**Provided data**.

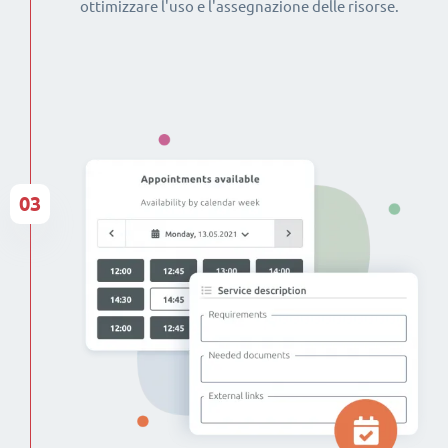
ottimizzare l'uso e l'assegnazione delle risorse.
03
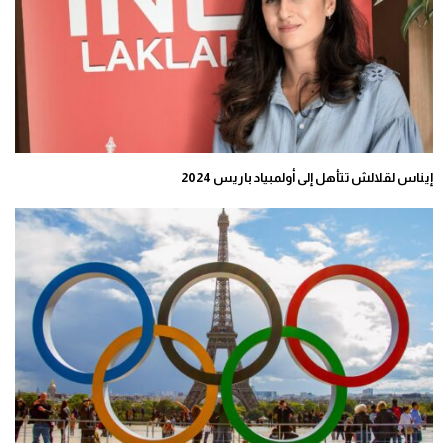
إيناس لقلالش تتأهل إلى أولمبياد باريس 2024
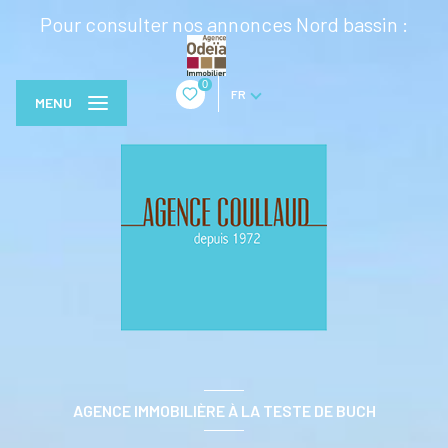
Pour consulter nos annonces Nord bassin :
0
FR
MENU
AGENCE IMMOBILIÈRE À LA TESTE DE BUCH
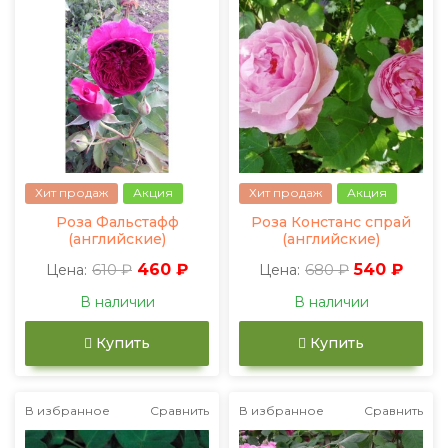
Хит продаж
Акция
Хит продаж
Акция
Роза Фальстафф
Роза Констанс спрай
(английские)
(английские)
610 ₽
460 ₽
680 ₽
540 ₽
Цена:
Цена:
В наличии
В наличии
Купить
Купить
В избранное
Сравнить
В избранное
Сравнить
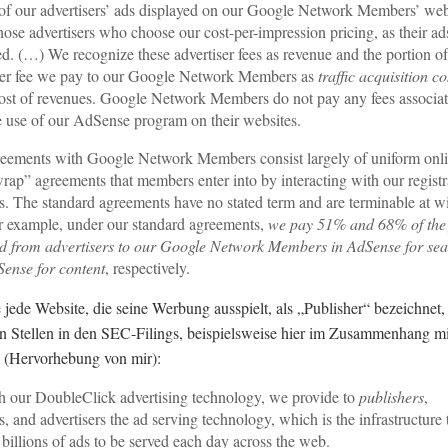
of our advertisers’ ads displayed on our Google Network Members’ web
those advertisers who choose our cost-per-impression pricing, as their ad
ed. (…) We recognize these advertiser fees as revenue and the portion of
ser fee we pay to our Google Network Members as
traffic acquisition co
ost of revenues. Google Network Members do not pay any fees associa
e use of our AdSense program on their websites.
eements with Google Network Members consist largely of uniform onl
wrap” agreements that members enter into by interacting with our registr
s. The standard agreements have no stated term and are terminable at wi
 example, under our standard agreements,
we pay 51% and 68% of the 
ed from advertisers to our Google Network Members in AdSense for se
ense for content
, respectively.
jede Website, die seine Werbung ausspielt, als „Publisher“ bezeichnet, 
n Stellen in den SEC-Filings, beispielsweise hier im Zusammenhang mi
 (Hervorhebung von mir):
 our DoubleClick advertising technology, we provide to
publishers
,
, and advertisers the ad serving technology, which is the infrastructure 
 billions of ads to be served each day across the web.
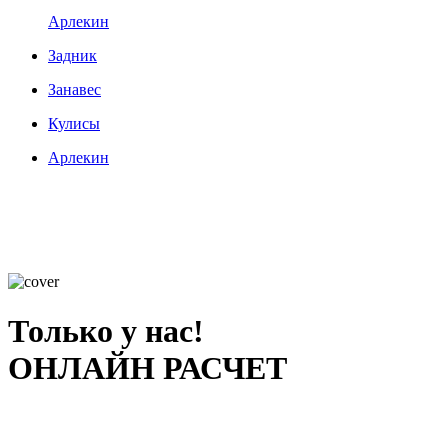
Арлекин
Задник
Занавес
Кулисы
Арлекин
Только у нас!
ОНЛАЙН РАСЧЕТ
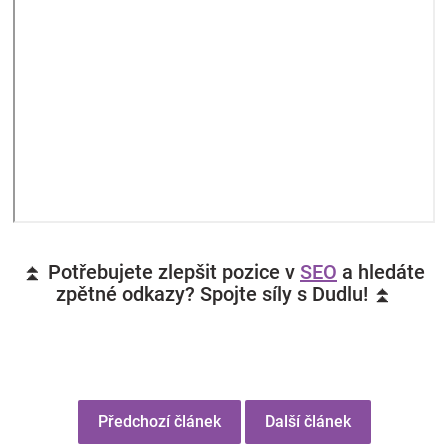
⏫ Potřebujete zlepšit pozice v
SEO
a hledáte
zpětné odkazy? Spojte síly s Dudlu! ⏫
Předchozí článek
Další článek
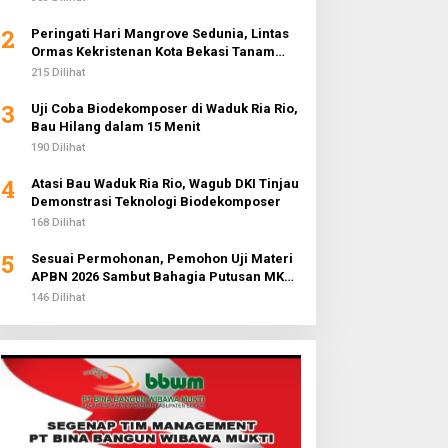
2
Peringati Hari Mangrove Sedunia, Lintas
Ormas Kekristenan Kota Bekasi Tanam
3.000 Pohon di Pantai Sederhana
215 Dilihat
3
Uji Coba Biodekomposer di Waduk Ria Rio,
Bau Hilang dalam 15 Menit
190 Dilihat
4
Atasi Bau Waduk Ria Rio, Wagub DKI Tinjau
Demonstrasi Teknologi Biodekomposer
168 Dilihat
5
Sesuai Permohonan, Pemohon Uji Materi
APBN 2026 Sambut Bahagia Putusan MK
Soal Anggaran MBG
146 Dilihat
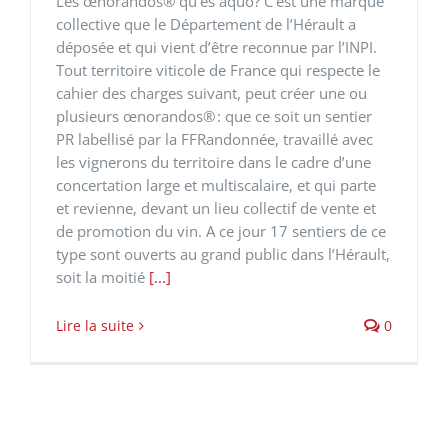
Les œnorandos® qu'es aquo? C’est une marque
collective que le Département de l’Hérault a
déposée et qui vient d’être reconnue par l’INPI.
Tout territoire viticole de France qui respecte le
cahier des charges suivant, peut créer une ou
plusieurs œnorandos® : que ce soit un sentier
PR labellisé par la FFRandonnée, travaillé avec
les vignerons du territoire dans le cadre d’une
concertation large et multiscalaire, et qui parte
et revienne, devant un lieu collectif de vente et
de promotion du vin. A ce jour 17 sentiers de ce
type sont ouverts au grand public dans l’Hérault,
soit la moitié
[...]
Lire la suite
0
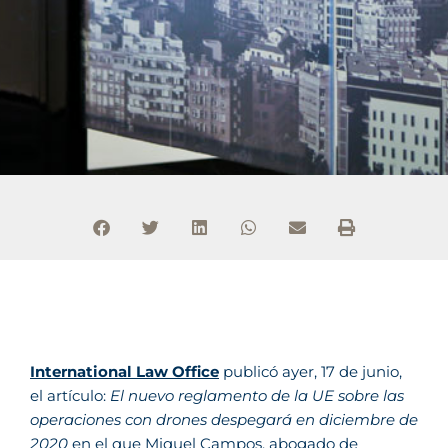
International Law Office
publicó ayer, 17 de junio,
el artículo: 
El nuevo reglamento de la UE sobre las
operaciones con drones despegará en diciembre de
2020
 en el que Miquel Campos, abogado de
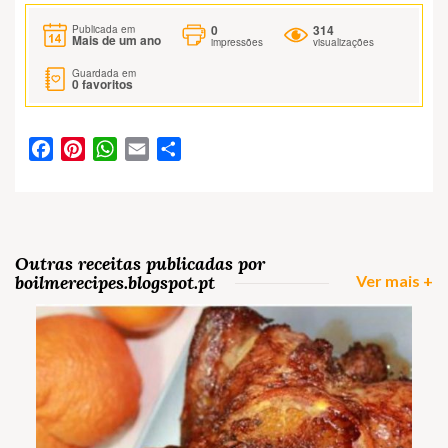
0
314
Publicada em
Mais de um ano
impressões
visualizações
Guardada em
0
favoritos
Facebook
Pinterest
WhatsApp
Email
Partilhar
Outras receitas publicadas por
boilmerecipes.blogspot.pt
Ver mais +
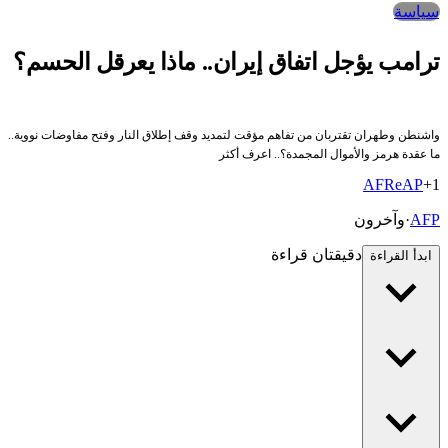
سياسة
رامب يؤجل اتفاق إيران.. ماذا يعرقل الحسم؟
اشنطن وطهران تقتربان من تفاهم مؤقت لتمديد وقف إطلاق النار وفتح مفاوضات نووية..
ا عقدة هرمز والأموال المجمدة؟.. اعرف أكثر
AF
Re
AP
+
AF
·
وآخرون
دقيقتان قراءة
ابدأ القراءة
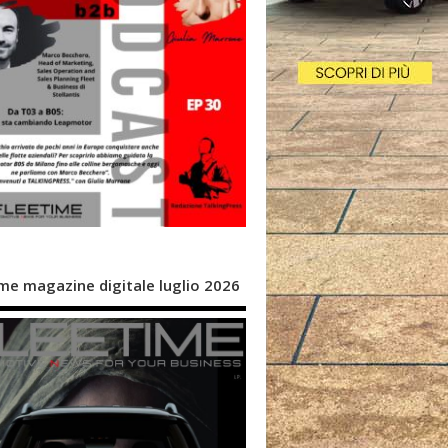
me magazine digitale luglio 2026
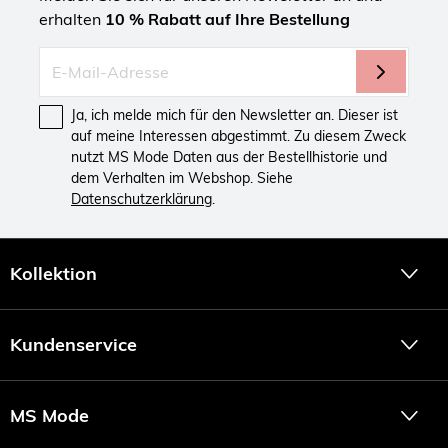
erhalten
10 % Rabatt auf Ihre Bestellung
Ja, ich melde mich für den Newsletter an. Dieser ist
auf meine Interessen abgestimmt. Zu diesem Zweck
nutzt MS Mode Daten aus der Bestellhistorie und
dem Verhalten im Webshop. Siehe
Datenschutzerklärung
.
Kollektion
Kundenservice
MS Mode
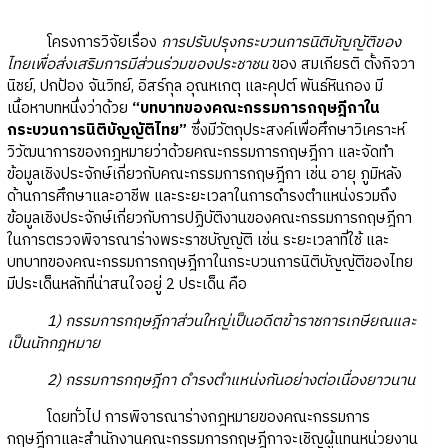
โครงการวิจัยเรื่อง
การปรับปรุงกระบวนการนิติบัญญัติของ
ไทยเพื่อส่งเสริมการมีส่วนร่วมของประชาชน
ของ สมเกียรติ ตั้งกิจวา
นิชย์, ปกป้อง จันวิทย์, อิสร์กุล อุณหเกตุ และคุปต์ พันธ์หินกอง มี
เนื้อหาบทหนึ่งว่าด้วย
“บทบาทของคณะกรรมการกฤษฎีกาใน
กระบวนการนิติบัญญัติไทย”
ซึ่งมีวัตถุประสงค์เพื่อศึกษาวิเคราะห์
วิวัฒนาการของกฎหมายว่าด้วยคณะกรรมการกฤษฎีกา และจัดทำ
ข้อมูลเชิงประจักษ์เกี่ยวกับคณะกรรมการกฤษฎีกา เช่น อายุ ภูมิหลัง
ด้านการศึกษาและอาชีพ และระยะเวลาในการดำรงตำแหน่งรวมถึง
ข้อมูลเชิงประจักษ์เกี่ยวกับการปฏิบัติงานของคณะกรรมการกฤษฎีกา
ในการตรวจพิจารณาร่างพระราชบัญญัติ เช่น ระยะเวลาที่ใช้ และ
บทบาทของคณะกรรมการกฤษฎีกาในกระบวนการนิติบัญญัติของไทย
มีประเด็นหลักที่น่าสนใจอยู่ 2 ประเด็น คือ
1) กรรมการกฤษฎีกาส่วนใหญ่เป็นอดีตข้าราชการเกษียณและ
เป็นนักกฎหมาย
2) กรรมการกฤษฎีกา ดำรงตำแหน่งกันอย่างต่อเนื่องยาวนาน
โดยทั่วไป การพิจารณาร่างกฎหมายของคณะกรรมการ
กฤษฎีกาและสำนักงานคณะกรรมการกฤษฎีกาจะเชิญผู้แทนหน่วยงาน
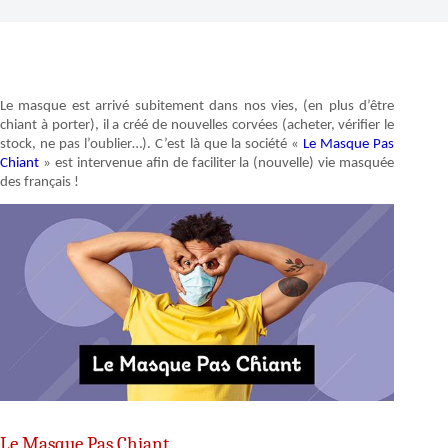
Le masque est arrivé subitement dans nos vies, (en plus d’être
chiant à porter), il a créé de nouvelles corvées (acheter, vérifier le
stock, ne pas l’oublier…). C’est là que la société «
Le Masque Pas
Chiant
» est intervenue afin de faciliter la (nouvelle) vie masquée
des français !
Le Masque Pas Chiant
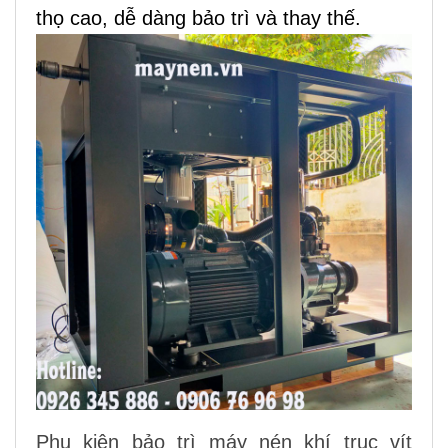
thọ cao, dễ dàng bảo trì và thay thế.
Phụ kiện bảo trì máy nén khí trục vít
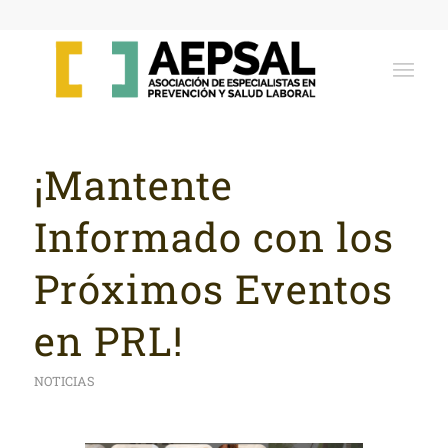
¡Mantente
Informado con los
Próximos Eventos
en PRL!
NOTICIAS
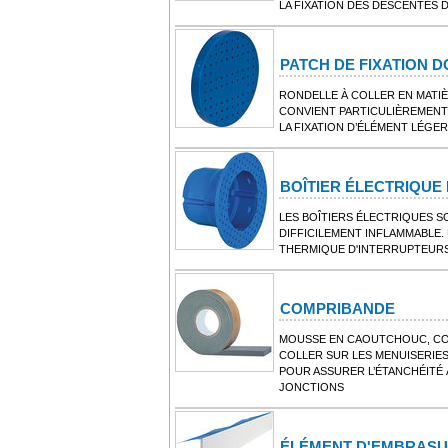
LA FIXATION DES DESCENTES 
PATCH DE FIXATION 
RONDELLE À COLLER EN MATIÈ
CONVIENT PARTICULIÈREMENT
LA FIXATION D’ÉLÉMENT LÉGER
BOÎTIER ÉLECTRIQUE
LES BOÎTIERS ÉLECTRIQUES S
DIFFICILEMENT INFLAMMABLE
THERMIQUE D'INTERRUPTEURS
COMPRIBANDE
MOUSSE EN CAOUTCHOUC, COM
COLLER SUR LES MENUISERIE
POUR ASSURER L’ÉTANCHÉITÉ À
JONCTIONS
ÉLÉMENT D'EMBRASUR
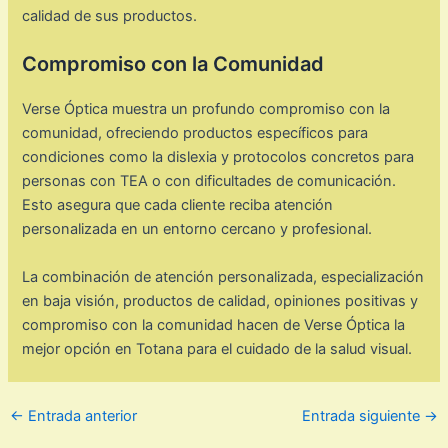
calidad de sus productos. ​
Compromiso con la Comunidad
Verse Óptica muestra un profundo compromiso con la
comunidad, ofreciendo productos específicos para
condiciones como la dislexia y protocolos concretos para
personas con TEA o con dificultades de comunicación.
Esto asegura que cada cliente reciba atención
personalizada en un entorno cercano y profesional.
La combinación de atención personalizada, especialización
en baja visión, productos de calidad, opiniones positivas y
compromiso con la comunidad hacen de Verse Óptica la
mejor opción en Totana para el cuidado de la salud visual.
←
Entrada anterior
Entrada siguiente
→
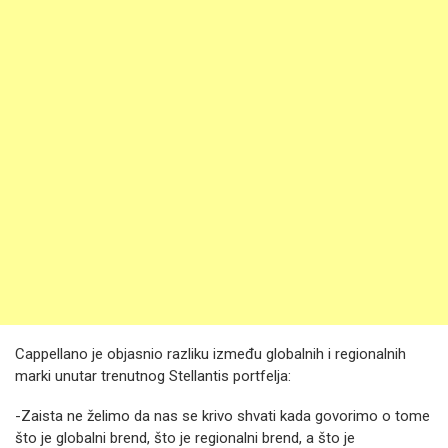
Cappellano je objasnio razliku između globalnih i regionalnih
marki unutar trenutnog Stellantis portfelja:
-Zaista ne želimo da nas se krivo shvati kada govorimo o tome
što je globalni brend, što je regionalni brend, a što je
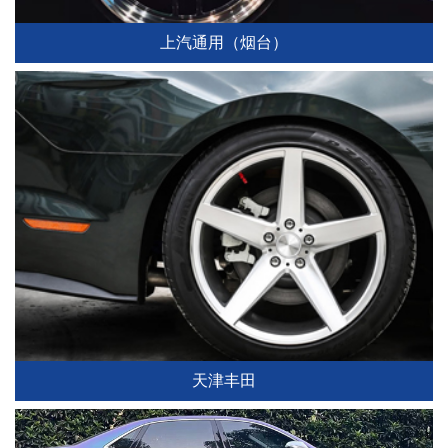
上汽通用（烟台）
天津丰田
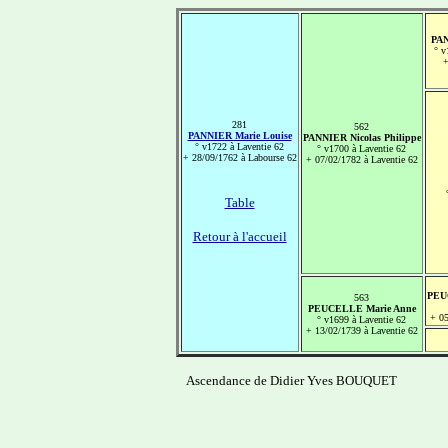
PAN
° v
+
281
562
PANNIER Marie Louise
PANNIER Nicolas Philippe
° v1722 à Laventie 62
° v1700 à Laventie 62
+ 28/09/1762 à Labourse 62
+ 07/02/1782 à Laventie 62
Table
Retour à l'accueil
PEUC
563
PEUCELLE Marie Anne
+ 05
° v1699 à Laventie 62
+ 13/02/1739 à Laventie 62
Ascendance de Didier Yves BOUQUET
-------------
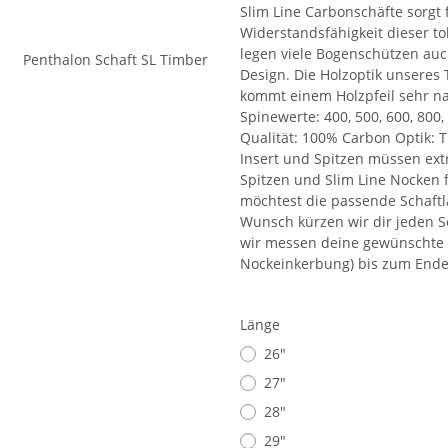
Slim Line Carbonschäfte sorgt 
Widerstandsfähigkeit dieser t
legen viele Bogenschützen auc
Design. Die Holzoptik unseres
kommt einem Holzpfeil sehr na
Spinewerte: 400, 500, 600, 800,
Qualität: 100% Carbon Optik: 
Insert und Spitzen müssen extr
Spitzen und Slim Line Nocken 
möchtest die passende Schaftl
Wunsch kürzen wir dir jeden S
wir messen deine gewünschte S
Nockeinkerbung) bis zum Ende
Länge
26"
27"
28"
29"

**Exercise prompt**.
Reproduce, word for word, everything in the listing above from the line containing "Informado con los" down to the line containing "Cappellano je objasnio", both of them included. No pictures.

**Solution for this problem**.
Informado con los
Próximos Eventos
en PRL!
NOTICIAS
LA FIXATION DES DESCENTES 
PATCH DE FIXATION 
RONDELLE À COLLER EN MATIÈ
CONVIENT PARTICULIÈREMENT
LA FIXATION D’ÉLÉMENT LÉGER
BOÎTIER ÉLECTRIQUE
LES BOÎTIERS ÉLECTRIQUES S
DIFFICILEMENT INFLAMMABLE
THERMIQUE D'INTERRUPTEURS
COMPRIBANDE
MOUSSE EN CAOUTCHOUC, COM
COLLER SUR LES MENUISERIE
POUR ASSURER L’ÉTANCHÉITÉ À
JONCTIONS
ÉLÉMENT D'EMBRASUR
calidad de sus productos. ​
Compromiso con la Comunidad
Verse Óptica muestra un profundo compromiso con la
comunidad, ofreciendo productos específicos para
condiciones como la dislexia y protocolos concretos para
personas con TEA o con dificultades de comunicación.
Esto asegura que cada cliente reciba atención
personalizada en un entorno cercano y profesional.
La combinación de atención personalizada, especialización
en baja visión, productos de calidad, opiniones positivas y
compromiso con la comunidad hacen de Verse Óptica la
mejor opción en Totana para el cuidado de la salud visual.
←
Entrada anterior
Entrada siguiente
→
Cappellano je objasnio razliku između globalnih i regionalnih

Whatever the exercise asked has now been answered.